Dziewczyna zachichotała i zaczęła uciekać po drodze biorąc poduszkę w celu obronnym. Zrobiłyśmy kilka kółek wokół stołu, podczas których troszkę się zmachałam ale to pomińmy...
 - Dobra, makijaż jest piękny, a teraz ja umaluję ciebie! - Poruszyłam sugestywnie brwiami i chwyciłam za pędzel.
 - Jesteś pewna? Dasz sobie radę?
 - To Halloween, masz wyglądać jak potwór! Grrr - Posadziłam ją na krzesełku i zabrałam się do pracy.
Oczywiście zajęło mi to nieco mniej czasu niż jej, bowiem nie umiałam robić takich sztuczek z makijażem jak ona, aczkolwiek nie było najgorzej. Pobawiłam się nieco cieniami do powiek, pudrem... Na końcu nawet udało mi się zrobić jej sztuczną ranę, z której leciała krew.
Pod koniec założyłam jeszcze praktycznie mleczno-białe soczewki przez co wyglądałam dość... osobliwie.
 - Gotowa? Mamy jakieś piętnaście minut żeby tam dotrzeć. - Spojrzała na swoją rękę udając że ma tam zegarek.

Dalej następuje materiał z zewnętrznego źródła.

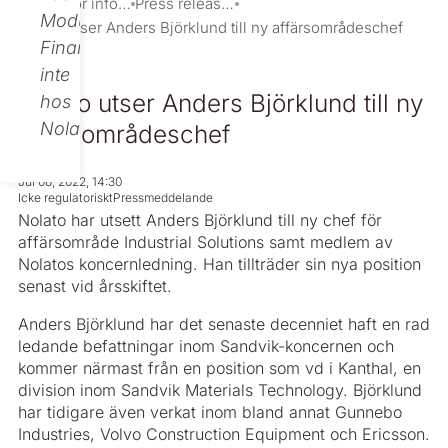
Investor information
Press releases
Modular
Nolato utser Anders Björklund till ny affärsområdeschef
Finance,
inte
Nolato utser Anders Björklund till ny
hos
Nolato.
affärsområdeschef
Jul 08, 2022, 14:30
Icke regulatoriskt
Pressmeddelande
Nolato har utsett Anders Björklund till ny chef för
affärsområde Industrial Solutions samt medlem av
Nolatos koncernledning. Han tillträder sin nya position
senast vid årsskiftet.
Anders Björklund har det senaste decenniet haft en rad
ledande befattningar inom Sandvik-koncernen och
kommer närmast från en position som vd i Kanthal, en
division inom Sandvik Materials Technology. Björklund
har tidigare även verkat inom bland annat Gunnebo
Industries, Volvo Construction Equipment och Ericsson.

 - Oczywiście. - Wzięłam ją pod ramię i zaprowadziłam do drzwi, bowiem właśnie podjechał jeden z naszych znajomych, który robił za kierowcę.
*~*~*~*
Każdy wychwalał nasz oryginalny i idealnie odwzorowany strój pożeraczy mózgów, więc my tam byłyśmy bardzo szczęśliwe. Bawiliśmy się świetnie w towarzystwie znajomych. Oczywiście nie skończyło się na kilku małych drinkach, a wręcz przeciwnie było ich więcej. W sumie to chyba tylko ja z tego towarzystwa byłam do końca trzeźwa i nic nie piłam. Nie miało to jednak wpływu na moje zachowanie, bowiem później stałam się o wiele odważniejsza i tańczyłyśmy z Margaret dość... Hmm... dziwne tańce. Przy czym niekiedy podbijali do nas chłopcy chcąc nas odbić, na co niekiedy się zgadzałyśmy i posyłając sobie rozbawione spojrzenia bawiłyśmy się w najlepsze. Było bardzo ciekawie i przede wszystkim to pierwsza taka poważna impreza, na której miałam okazję się pojawić... Może to dobrze, że się tu przeprowadziłam.

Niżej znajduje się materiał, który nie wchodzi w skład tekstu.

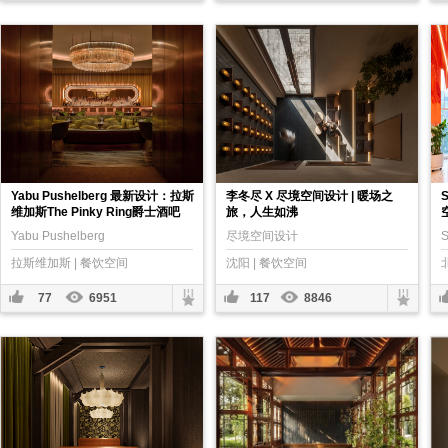
Yabu Pushelberg 最新设计：拉斯
李冬尽 X 尽境空间设计 | 暖场之
维加斯The Pinky Ring爵士酒吧
旅，人生如沸
Yabu Pushelberg
尽境空间设计
拉斯维加斯 | 餐饮空间
沈阳 | 餐饮空间
77
6951
117
8846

 - Caaaasiiii~ - Coś zawiesiło się na moim ramieniu, a raczej ktoś.
 - Margaret, wszystko w porządku. - Zaśmiałam się podtrzymując ją.
 - W jaaak najlepszym - Puściła mi oczko chichocząc.
 - Alkohol nie ma zbyt dobrego działania na ciebie wiesz? - Wzruszyła ramionami i zaciągnęła mnie do tańca.
Chociaż nie można było tego nazwać tańcem, gdyż tylko wymachiwaliśmy kończynami bez większego sensu, co wyglądało dość śmiesznie.
 - Czuję się genialnie, łuhuuu - Pisnęła mi w prost do ucha i zarzuciła ramiona na moją szyję.
Tańczyłyśmy tak przez jakiś czas, tak jakbyśmy tańczyły właśnie wolnego i były w sobie zakochane, więc było ciekawie. W pewnym momencie cmoknęła mnie w usta i ponownie się roześmiała, a ja zakryłam dłonią usta i zdezorientowana dalej poruszałam się w rytm muzyki.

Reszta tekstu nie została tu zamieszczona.